EXERCISE OBJECTIVE:
Search the data below for "offer"; list each line that holds it.

DATA SECTION:
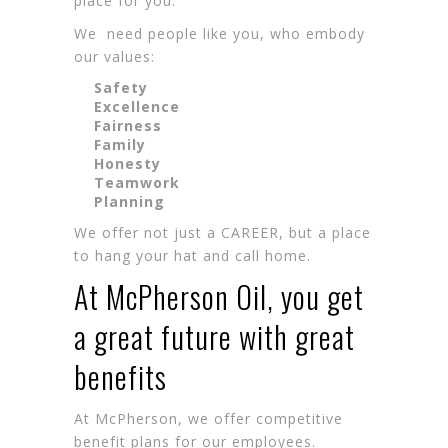
place for you.
We need people like you, who embody
our values:
Safety
Excellence
Fairness
Family
Honesty
Teamwork
Planning
We offer not just a CAREER, but a place
to hang your hat and call home.
At McPherson Oil, you get
a great future with great
benefits
At McPherson, we offer competitive
benefit plans for our employees.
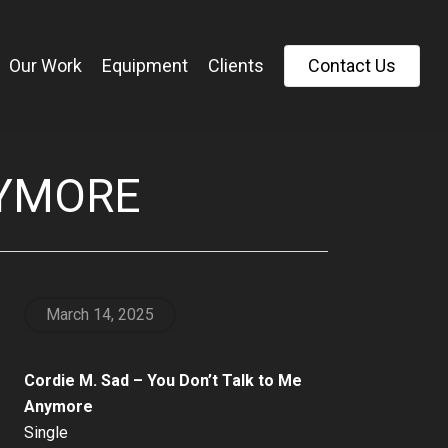
Our Work
Equipment
Clients
C
o
n
t
a
c
t
U
s
NYMORE
March 14, 2025
Cordie M. Sad – You Don’t Talk to Me
Anymore
Single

ANSWER FOR THIS EXERCISE:
We offer not just a CAREER, but a place
At McPherson, we offer competitive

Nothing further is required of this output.